The meeting was a sign that there is cautious but visible change on the island.

Saladrigas, a Cuban exile entrepreneur and former hard-liner who has flourished in Miami, said “big changes in the next few years” were inevitable, and he advised young Cubans to stay put. Although Saladrigas said Cuba’s state-run economy needed to be opened to free enterprise, the investor, 63, also blamed the U.S. government and the anti-Castro Cuban exiles and their politicians in South Florida for perpetuating a standoff that has hurt Cubans on both sides of the Florida Straits.

“Change is not easy, I know this personally,” he said.

“This was an event of tremendous importance, the first time that a prominent Cuban from abroad could express these thoughts in a large forum,” said Oscar Espinosa Chepe, an independent Cuban economist who attended the meeting. He said Saladrigas and the dozen people who stood at the microphone criticized both the Cuban and U.S. governments — and even offered a few solutions — in voices respectful and calm.

There were tough questions, too, directed at Saladrigas. Participants asked how the Miami exiles could really help Cuba while supporting the 50-year-old embargo. The questioners wanted to know how U.S.-style capitalism could replace Cuban socialism without turning workers into wage slaves and leaving the most vulnerable at the mercy of the markets.

In the past three years, President Raul Castro has begun to open the Cuban economy to its citizens. The government allows small businesses — such as car washers, shoe cobblers, pizza makers — to operate, even hire employees, although it restricts the size and ambition of the enterprise.

The streets are filled with legal bazaars (and some black-marketeering) as fledging entrepreneurs dip their toes into the capitalist stream. Some neighborhoods in Havana look like a perpetual garage sale.

For-profit produce stalls are piled high with fresh fruits and vegetables; the government bodegas that issue staples such as rice, beans and oil still serve as a safety net in a country where the average monthly wage is $25, although they seem less vital and look empty.

The state is trying in fits and starts to trim its unproductive workforce. It is beginning to shutter state-run cafeterias and has even floated the idea of ending ration cards. Fallow lands have been offered to free-enterprise farmers, although they complain they can’t get access to tractors or fertilizers. Citizens can buy and sell their cars — just not new cars — and their homes, too.

Although the Internet is limited and mostly dial-up slow, there are 1.5 million cellphones. Just a few years ago, ordinary citizens were barred from owning them.

Church-state relations

Under Castro, the government is also allowing more space for criticism — although not dissent. One of the main beneficiaries of that change is the Catholic Church, which is providing community outreach programs, offering the kinds of services — breakfast for the elderly, free pharmacies and computer, business and English classes — that were once the sole responsibility of the state.

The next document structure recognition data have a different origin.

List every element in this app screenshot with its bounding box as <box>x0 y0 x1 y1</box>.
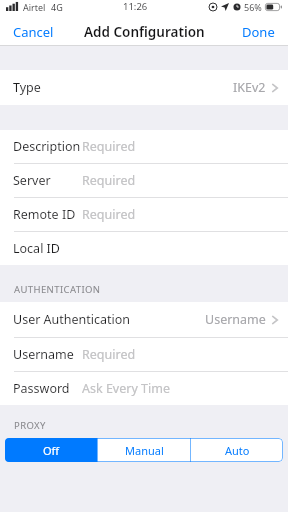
button[interactable]: Local ID <box>0 232 288 265</box>
staticText: Required <box>82 346 136 363</box>
button[interactable]: User Authentication <box>0 302 288 337</box>
staticText: PROXY <box>14 419 46 432</box>
staticText: Required <box>82 138 136 155</box>
button[interactable]: Password <box>0 372 288 405</box>
staticText: Username <box>13 346 74 363</box>
staticText: Local ID <box>13 240 60 257</box>
staticText: Server <box>13 172 51 189</box>
staticText: Airtel <box>23 1 46 13</box>
button[interactable]: Server <box>0 164 288 197</box>
staticText: 4G <box>51 1 63 13</box>
button[interactable]: Done <box>229 19 288 45</box>
button[interactable]: Auto <box>191 438 283 462</box>
staticText: Ask Every Time <box>82 380 170 397</box>
button[interactable]: Username <box>0 338 288 371</box>
staticText: Done <box>242 23 275 41</box>
staticText: Required <box>82 172 136 189</box>
staticText: 11:26 <box>123 0 148 13</box>
staticText: Type <box>13 79 41 96</box>
button[interactable]: Type <box>0 70 288 105</box>
staticText: Description <box>13 138 81 155</box>
staticText: Required <box>82 206 136 223</box>
staticText: Off <box>43 443 60 458</box>
staticText: AUTHENTICATION <box>14 283 101 296</box>
button[interactable]: Off <box>5 438 97 462</box>
staticText: User Authentication <box>13 311 131 328</box>
button[interactable]: Remote ID <box>0 198 288 231</box>
staticText: Remote ID <box>13 206 76 223</box>
staticText: Auto <box>225 443 250 458</box>
button[interactable]: Manual <box>98 438 190 462</box>
staticText: Cancel <box>13 23 54 41</box>
staticText: 56% <box>244 1 262 13</box>
staticText: Add Configuration <box>84 23 205 41</box>
staticText: Password <box>13 380 70 397</box>
staticText: Username <box>205 311 266 328</box>
button[interactable]: Cancel <box>0 19 67 45</box>
staticText: IKEv2 <box>233 79 266 96</box>
staticText: Manual <box>125 443 164 458</box>
button[interactable]: Description <box>0 130 288 163</box>
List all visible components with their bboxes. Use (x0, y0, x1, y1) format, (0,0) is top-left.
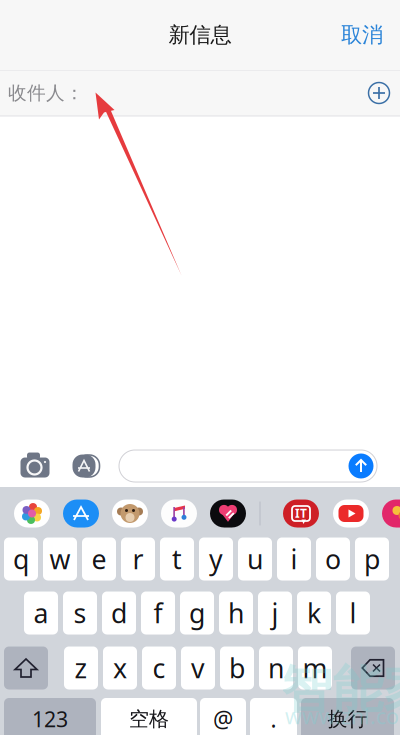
staticText: g (189, 595, 205, 631)
staticText: h (228, 595, 244, 631)
staticText: v (191, 650, 205, 686)
staticText: 智能家 (282, 659, 400, 721)
staticText: r (132, 541, 144, 577)
button[interactable]: a (24, 592, 58, 634)
button[interactable]: v (181, 646, 215, 690)
button[interactable]: u (238, 538, 272, 580)
staticText: b (229, 650, 245, 686)
button[interactable]: m (298, 646, 332, 690)
button[interactable]: n (259, 646, 293, 690)
staticText: u (247, 541, 263, 577)
staticText: f (154, 595, 162, 631)
staticText: @ (213, 704, 233, 734)
button[interactable]: c (142, 646, 176, 690)
button[interactable]: YouTube (333, 500, 369, 528)
button[interactable]: Shift (4, 646, 48, 690)
staticText: IT (295, 505, 307, 521)
button[interactable]: Photos (14, 500, 50, 528)
staticText: x (113, 650, 127, 686)
staticText: p (364, 541, 380, 577)
staticText: d (111, 595, 127, 631)
button[interactable]: 换行 (301, 698, 394, 735)
button[interactable]: s (63, 592, 97, 634)
staticText: k (307, 595, 321, 631)
staticText: 收件人： (8, 82, 84, 104)
button[interactable]: f (141, 592, 175, 634)
staticText: s (74, 595, 86, 631)
button[interactable]: t (160, 538, 194, 580)
button[interactable]: Music (161, 500, 197, 528)
staticText: j (272, 595, 278, 631)
button[interactable]: e (82, 538, 116, 580)
button[interactable]: App Store (69, 453, 99, 479)
button[interactable]: Memoji (112, 500, 148, 528)
staticText: e (92, 541, 106, 577)
staticText: 新信息 (168, 22, 232, 48)
button[interactable]: h (219, 592, 253, 634)
staticText: y (209, 541, 223, 577)
staticText: i (290, 541, 298, 577)
button[interactable]: i (277, 538, 311, 580)
button[interactable]: @ (200, 698, 246, 735)
staticText: m (302, 650, 328, 686)
button[interactable]: w (43, 538, 77, 580)
staticText: 空格 (129, 707, 169, 731)
button[interactable]: App (382, 500, 400, 528)
button[interactable]: y (199, 538, 233, 580)
button[interactable]: r (121, 538, 155, 580)
button[interactable]: Camera (20, 453, 50, 479)
staticText: a (34, 595, 48, 631)
button[interactable]: 取消 (335, 15, 389, 55)
staticText: q (13, 541, 29, 577)
button[interactable]: Add contact (362, 76, 396, 110)
staticText: 取消 (341, 22, 383, 48)
button[interactable]: b (220, 646, 254, 690)
staticText: c (152, 650, 166, 686)
button[interactable]: g (180, 592, 214, 634)
staticText: 换行 (328, 707, 368, 731)
button[interactable]: Delete (351, 646, 395, 690)
button[interactable]: o (316, 538, 350, 580)
staticText: z (74, 650, 88, 686)
button[interactable]: q (4, 538, 38, 580)
button[interactable]: App Store (63, 500, 99, 528)
staticText: o (325, 541, 341, 577)
button[interactable]: . (250, 698, 297, 735)
staticText: l (350, 595, 356, 631)
staticText: t (172, 541, 182, 577)
staticText: 123 (32, 705, 68, 733)
button[interactable]: x (103, 646, 137, 690)
button[interactable]: d (102, 592, 136, 634)
staticText: n (268, 650, 284, 686)
button[interactable]: z (64, 646, 98, 690)
staticText: . (270, 704, 276, 734)
button[interactable]: 空格 (101, 698, 197, 735)
button[interactable]: k (297, 592, 331, 634)
button[interactable]: p (355, 538, 389, 580)
button[interactable]: l (336, 592, 370, 634)
staticText: w (50, 541, 70, 577)
staticText: www.zni.com (285, 702, 400, 730)
button[interactable]: Send (348, 453, 374, 479)
button[interactable]: 123 (4, 698, 96, 735)
button[interactable]: j (258, 592, 292, 634)
button[interactable]: Fitness (210, 500, 246, 528)
button[interactable]: IT (283, 500, 319, 528)
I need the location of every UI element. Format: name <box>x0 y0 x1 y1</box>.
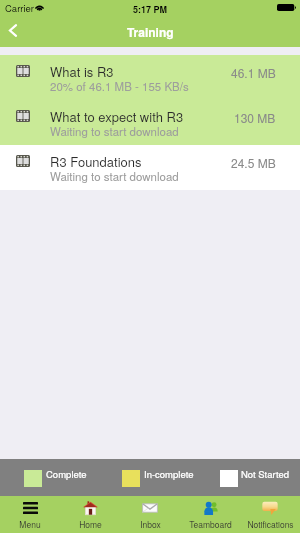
button[interactable]: Menu <box>0 496 60 533</box>
staticText: R3 Foundations <box>50 152 142 171</box>
staticText: Menu <box>19 518 41 530</box>
button[interactable]: What is R3 <box>0 55 300 100</box>
staticText: Home <box>79 518 102 530</box>
staticText: Not Started <box>241 467 290 481</box>
staticText: 24.5 MB <box>231 154 276 171</box>
button[interactable]: What to expect with R3 <box>0 100 300 145</box>
staticText: Complete <box>46 467 87 481</box>
staticText: 20% of 46.1 MB - 155 KB/s <box>50 78 189 94</box>
staticText: What to expect with R3 <box>50 107 184 126</box>
staticText: Teamboard <box>189 518 232 530</box>
staticText: Waiting to start download <box>50 168 179 184</box>
staticText: Carrier <box>5 1 35 15</box>
staticText: Inbox <box>140 518 161 530</box>
staticText: 46.1 MB <box>231 64 276 81</box>
button[interactable]: Teamboard <box>180 496 240 533</box>
button[interactable]: Back <box>0 20 28 47</box>
button[interactable]: R3 Foundations <box>0 145 300 190</box>
button[interactable]: Notifications <box>240 496 300 533</box>
staticText: In-complete <box>144 467 194 481</box>
staticText: 5:17 PM <box>133 3 168 16</box>
staticText: Training <box>127 23 174 40</box>
button[interactable]: Home <box>60 496 120 533</box>
staticText: What is R3 <box>50 62 114 81</box>
staticText: Waiting to start download <box>50 123 179 139</box>
button[interactable]: Inbox <box>120 496 180 533</box>
staticText: 130 MB <box>234 109 276 126</box>
staticText: Notifications <box>247 518 294 530</box>
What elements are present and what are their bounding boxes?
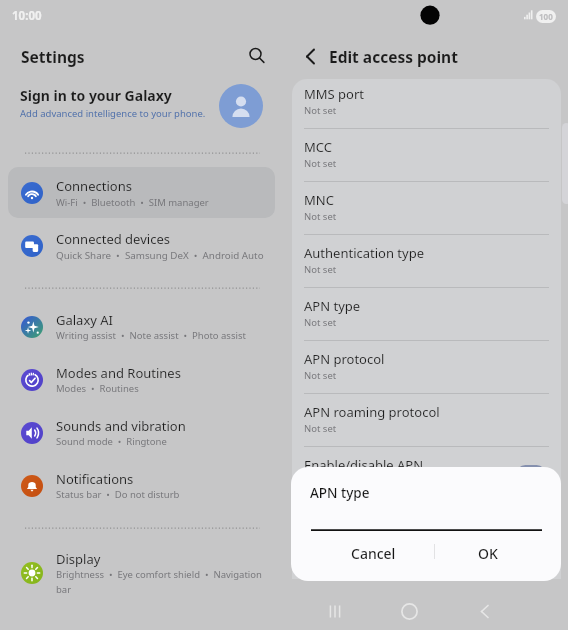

The church and the government appear to be working side by side. When he was in Cuba, the pope pressed for more religious freedom. The Vatican wants the church to run schools and hospitals here. There was no official response to the request. But Castro granted the pontiff one wish — the government declared Good Friday a paid holiday.

If Havana is changing, so, too, is Miami.

When Pope John Paul II came to Cuba in 1998, it was Saladrigas who organized mass demonstrations — and backroom arm-twisting — that led the Catholic Church in Miami to cancel plans to charter a cruise ship to bring South Florida pilgrims to the island to greet the pope.

Saladrigas now says he was wrong, and he vowed not to make the same mistake twice. In the past year, with sponsorship from the church, the Cuban government has awarded Saladrigas four visas to visit the island. (In the years preceding, he was turned down eight times).

The Catholic Church in Miami brought 800 pilgrims in five planes to Cuba to celebrate Mass with the pope, led by the Archbishop Thomas Wenski.

The exile community in Miami has more confidence in the Catholic Church in Cuba to act as a force for positive change, Wenski said, to help negotiate a “soft landing” as Cuba makes the inevitable transition to post-Castro realities.

“Of course, not everyone wants a soft landing. Some people want chaos and bloodshed and civil war,” Wenski said, “but those people are in the minority now.”

Wenski said the pope’s visit advanced everyone’s cause, at least a little bit. “Everyone needs the church in Cuba, even Raul. Maybe especially Raul.”

Moving toward engagement

Joe Garcia, the former director of the conservative Cuban American National Foundation, based in Miami and Washington, said opponents of the last pope’s visit learned that they missed an opportunity to engage.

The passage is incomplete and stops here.